Era demasiado sencillo o al menos eso le pareció a Paula, aunque estaba segura que no sería nada sencillo lidiar con la atracción que sentía por aquel hombre que conocía desde hacía tan solo unas cuantas horas.
—¿Cuál sería el horario de trabajo?
—Atiendo de lunes a jueves; dos horas por la mañana y cuatro horas por la tarde —indicó clavándole la mirada.
Paula se movió inquieta en su silla, de pronto estaba sintiendo mucho calor. Se pasó la mano por el cuello y descubrió que estaba sudando. La primavera estaba
acabando ya pero aquel cambio de temperatura se debía a otra cosa.
—Si quieres puedes comenzar el próximo lunes —dijo él viendo que ella se había quedado muda de repente.
Paula sacó unos papeles de su bolso y lo hizo torpemente.
—Aquí están mis referencias —se los entregó en mano y la punta de sus dedos se tocaron.
Ambos se miraron a los ojos, plenamente conscientes de la fuerte sensación que aquel vago contacto provocó en los dos.
—No hace falta que las vea —respondió él sin siquiera echarle un vistazo a sus referencias laborales—, confío en el criterio de mi hermana y ella me ha hablado maravillas de ti.
Él continuaba mirándola y Paula tuvo que apartar la vista de aquellos ojos intensamente verdes que parecían desnudarla sin ningún escrúpulo. Sintió de inmediato como los colores se le subían a la cara y se preguntó que cosas le habría dicho Estefania para convencerlo de que la contratara principalmente a ella.
—Bien, entonces nos vemos el lunes —dijo Paula poniéndose de pie; necesitaba salir de allí antes de ponerse en evidencia con quien sería a partir de unos pocos días su nuevo jefe.

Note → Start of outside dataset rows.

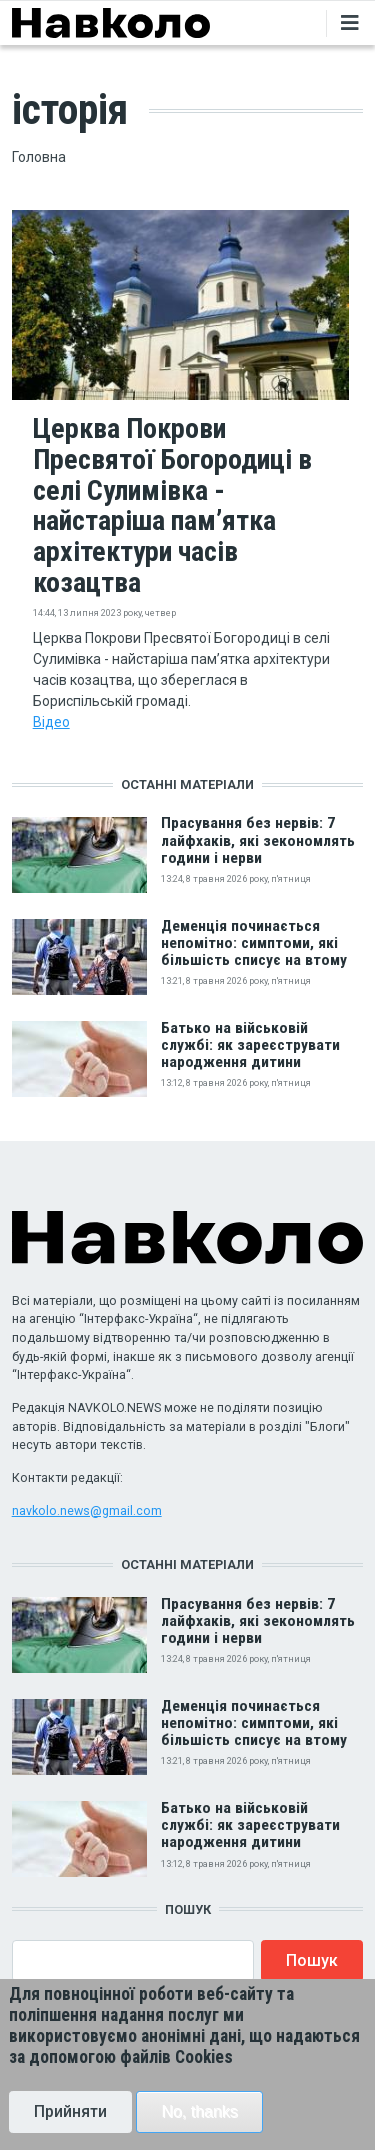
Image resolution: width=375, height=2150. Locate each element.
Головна (39, 157)
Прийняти (70, 2127)
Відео (51, 722)
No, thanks (199, 2127)
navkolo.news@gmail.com (87, 1510)
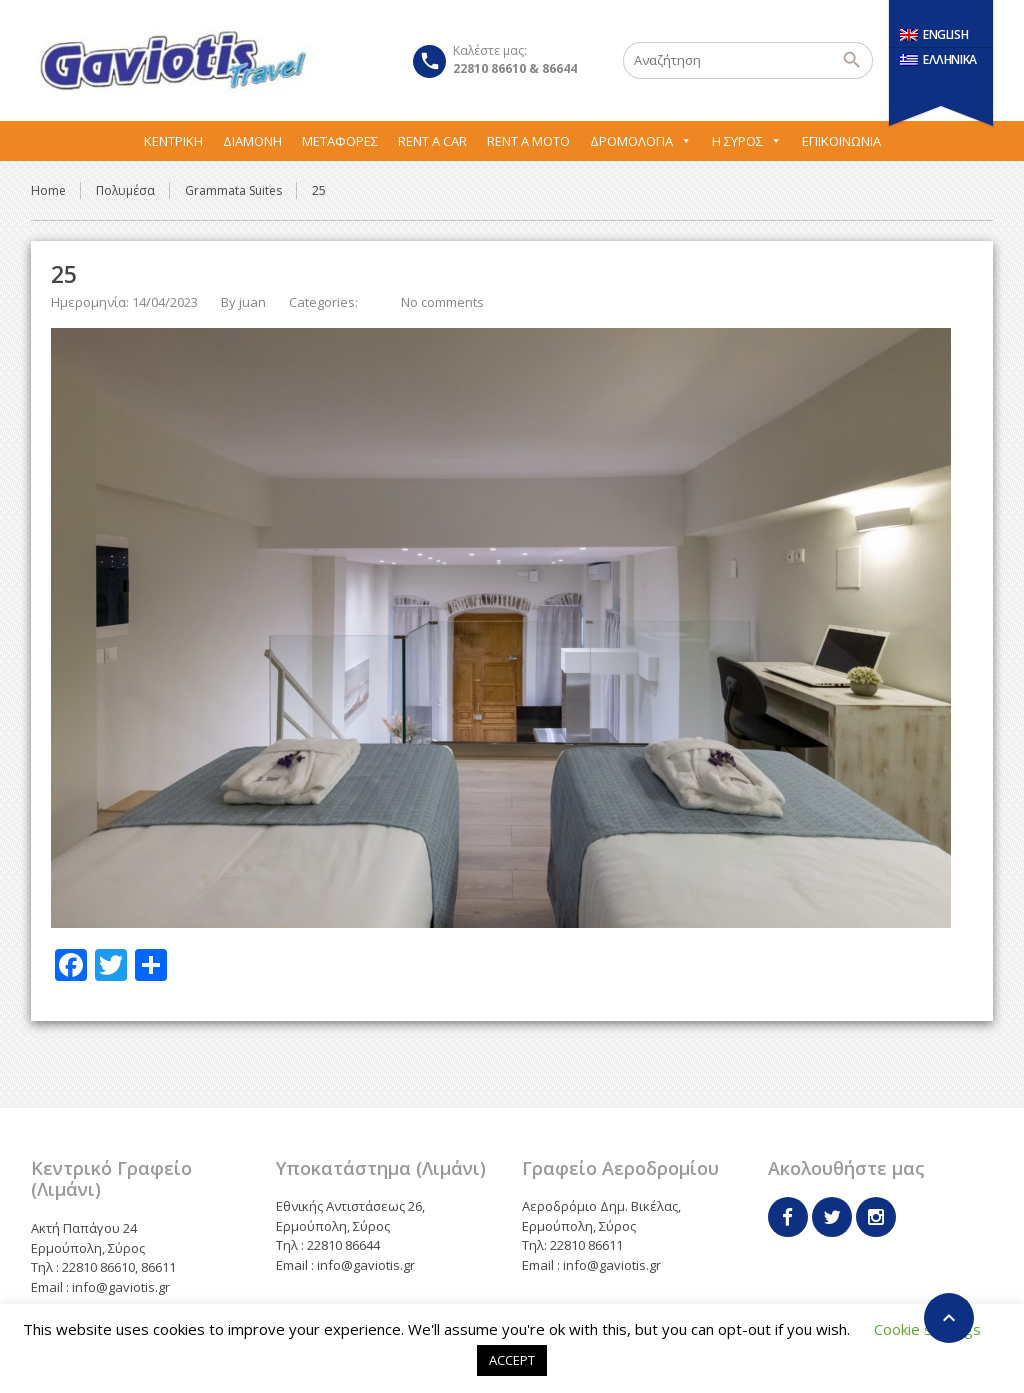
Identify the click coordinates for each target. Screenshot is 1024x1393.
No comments (442, 302)
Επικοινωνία (841, 141)
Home (48, 190)
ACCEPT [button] (512, 1360)
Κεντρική (173, 141)
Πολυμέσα (125, 190)
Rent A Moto (528, 141)
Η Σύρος (747, 141)
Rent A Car (432, 141)
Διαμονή (252, 141)
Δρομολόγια (641, 141)
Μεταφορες (340, 141)
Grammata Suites (233, 190)
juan (252, 302)
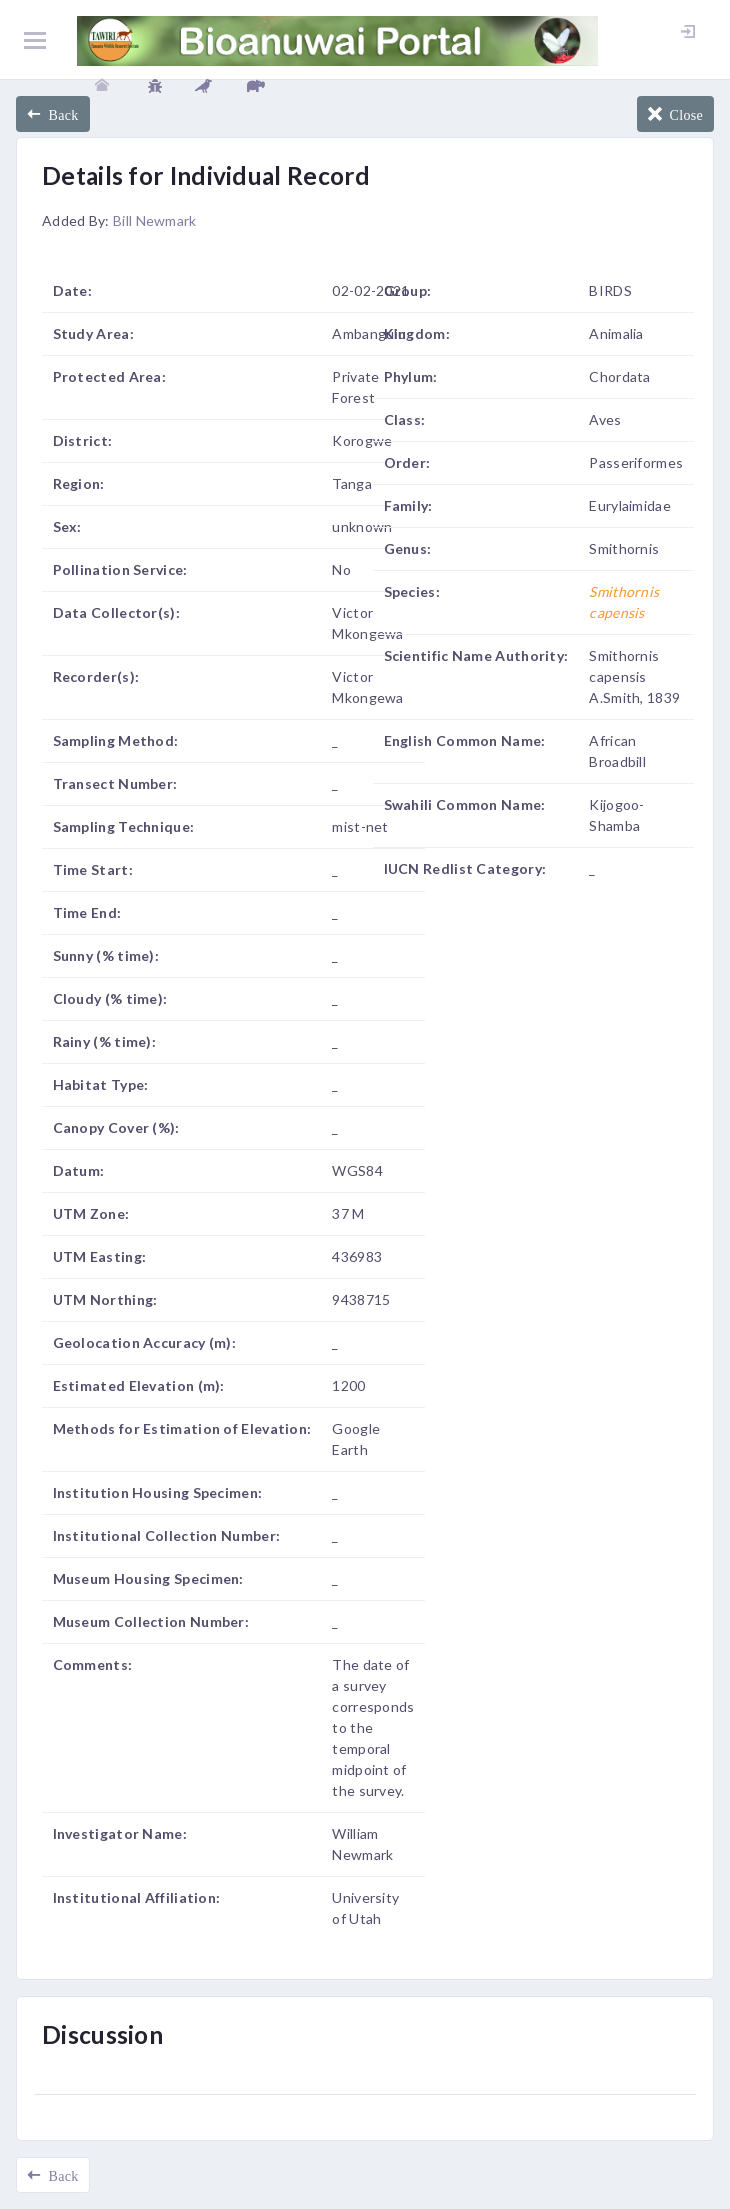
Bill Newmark (155, 220)
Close (682, 114)
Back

Pedro se levantó del escritorio y la acompañó hasta la puerta; la seguía de atrás, a unos pocos centímetros, los suficientes como para disfrutar de la maravillosa vista que le ofrecía su increíble trasero. Aún debajo del vestido que llevaba, Pedro se lo imaginó completamente desnudo, erguido y rozagante; inevitablemente aquel pensamiento hizo que su polla se moviera inquieta dentro de sus pantalones.
Él se adelantó para abrirle la puerta y entonces ella le clavó la mirada.
¡Cielos! ¡El gris de sus ojos era algo que nunca antes había visto! Pensó Pedro.
—Adiós y muchas gracias otra vez por el aventón de hoy.
—De nada.
Su voz sonaba más profunda y Paula lo notó de inmediato.
—Hablaré con mi amigo, el del taller —se apresuró a decir Pedro antes de que ella pusiera un pie fuera de su consultorio—. Seguramente tendrá tu auto listo para
mañana.
—No te molestes, si me das su número yo me encargo…
—De ninguna manera; deja que yo lo arregle con él.
Paula no tuvo argumento alguno para negarse, después de todo no tenía nada de malo lo que él le estaba ofreciendo.
Aceptó y se despidió de él con una sonrisa.
Pedro corrió hasta la ventana solo para contemplar como ella atravesaba la acera y se subía a un taxi. Se pegó al cristal y llevó una mano hasta el bulto en sus pantalones que había comenzado a crecer en el preciso momento en que Paula se había marchado.
Necesito una mujer y la necesito con urgencia pensó riéndose de su actitud.
Me corrijo: no necesito a una mujer, la necesito a ella... reconoció mientras observaba al taxi marcharse.